真冬はダッフルコート

イケメン男子服飾Q&A 89
ケン 青木

 このところニューヨークと東京の気温差を比べておりますが、どうやらニューヨークの方が一足先に冬場に突入…ということばかりではなく、冬場の気温につきましてもより厳しいそうな気がいたしております。

 そしてニューヨーク州はまたもや非常事態宣言を発出し、再び警戒態勢に入ったようで心配です。コロナ禍であるかに関係なく、冬場を心身共に暖かく過ごしていくことは”スマイルのある生活”のためにもとても大切なことではないかと思うのです。

 といった次第で冬場のわたし達には暖かくて丈夫な、謂わば”ダッフルコートのような丈夫で温かい防寒着が一着あったらいいですよ、”と言いたいのが今回のコラムの主旨なのです(笑)。

 と言いますのは、私たち日本人男性の中には、どうもダッフルコートがお若い女性向きだと誤解をされておられる方が時よりおられる気がいたしまして。またまた少し歴史について御話することになりそうですが、お付き合いいただけましたら。
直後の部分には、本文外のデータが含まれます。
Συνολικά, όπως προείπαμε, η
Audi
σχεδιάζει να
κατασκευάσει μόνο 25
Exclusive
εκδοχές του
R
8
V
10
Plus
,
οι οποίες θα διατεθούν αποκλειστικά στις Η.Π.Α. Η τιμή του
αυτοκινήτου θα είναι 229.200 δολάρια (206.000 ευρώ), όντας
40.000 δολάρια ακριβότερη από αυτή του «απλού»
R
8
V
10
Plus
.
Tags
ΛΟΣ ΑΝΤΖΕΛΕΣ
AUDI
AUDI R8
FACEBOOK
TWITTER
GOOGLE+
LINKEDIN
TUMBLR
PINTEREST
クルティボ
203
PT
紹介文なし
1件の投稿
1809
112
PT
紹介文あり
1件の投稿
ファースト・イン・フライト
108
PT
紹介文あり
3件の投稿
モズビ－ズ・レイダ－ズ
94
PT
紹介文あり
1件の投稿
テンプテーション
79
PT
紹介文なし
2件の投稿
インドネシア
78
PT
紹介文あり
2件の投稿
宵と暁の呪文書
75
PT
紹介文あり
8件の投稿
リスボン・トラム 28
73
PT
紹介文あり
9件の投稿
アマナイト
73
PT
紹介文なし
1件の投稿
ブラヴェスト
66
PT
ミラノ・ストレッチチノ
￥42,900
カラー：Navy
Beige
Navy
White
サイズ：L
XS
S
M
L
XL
 ウール、即ち羊毛で出来た繊維を用いた防寒衣料はヨーロッパにおいて古代ローマの時代より重宝されておりました。それは暑い時には体温を発散させ、逆に寒い時には体温を逃さず温かいという、いわば真逆の性質を持つ繊維であることが昔から知られていたのともう一つ、羊毛は植物繊維である綿や麻に比べると繊維が鮮やかに染まり、しかも色褪せないのですね。
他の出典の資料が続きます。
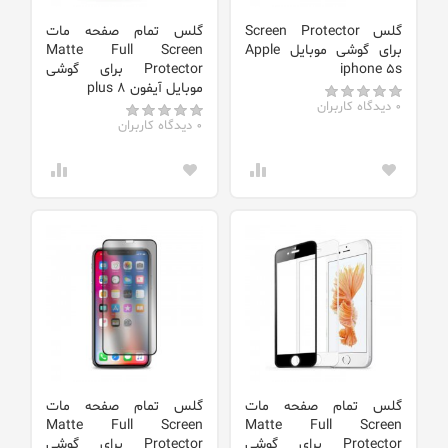
گلس Screen Protector
گلس تمام صفحه مات
برای گوشی موبایل Apple
Matte Full Screen
iphone 5s
Protector برای گوشی
موبایل آیفون 8 plus
0 دیدگاه کاربران
0 دیدگاه کاربران
گلس تمام صفحه مات
گلس تمام صفحه مات
Matte Full Screen
Matte Full Screen
Protector برای گوشی
Protector برای گوشی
 但し、大きな問題が一つありました。それは羊毛を糸にしたり、染色したり、繊維として製品化していくためには何よりも水が大切、しかも軟水でなくてはならなかったのです。御存知の通り、ヨーロッパ大陸においては飲料水は硬水が多く、フランスのエビアンなど有名ですが、数少ない軟水が採れる推計にダッフル川があったのです。Duffleと綴りますが、ダッフルコートのDuffleとはベルギーのアントワープ近郊にある街の名であり、またDuffle Riverという川の名でもあり、そして水質がヨーロッパにおいては多くはない軟水であり、昔からというより中世以来ヨーロッパにおける毛織物の産地として名が知られていた、それがダッフルDuffleという街の特徴であったのであり、そのためダッフルで織られた実用的、しっかりした実用的な毛織物の中でも特に厚手の冬場向きの生地をDuffle Clothと通称し、そのダッフルクロスで作られたのでいつしか”ダッフルコート”と呼ばれるようになったのでした。
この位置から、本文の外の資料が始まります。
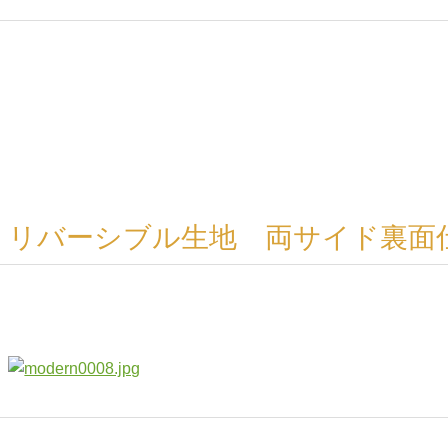
リバーシブル生地 両サイド裏面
 そして、デザインについてですが、おそらく皆さんの中にスターウォーズのエピソードⅣを観られたことのない方はおられないのでは?と思いますが、その映画の前半において、アレック・ギネス演じるオビワン・ケノービが初登場のシーンを覚えておられるかと思いますが、彼がフード付きのコートを着ていたこともおそらく覚えておられるのではと思います。

 スターウォーズにおける衣装は、ルーク・スカイウォーカーの、日本の柔道着などの武道の影響を受けたと言われる衣装デザインはじめ、さまざまないわく因縁、歴史の影響を散りばめたものであったのであり、オビワン・ケノービのフード付きのコートにつきましてはも実は中世のカトリックの修行僧が着ていたコートがデザインソースであったと言われており、そしてその事実はダッフルコートについてもそのまま当てはまるのですね。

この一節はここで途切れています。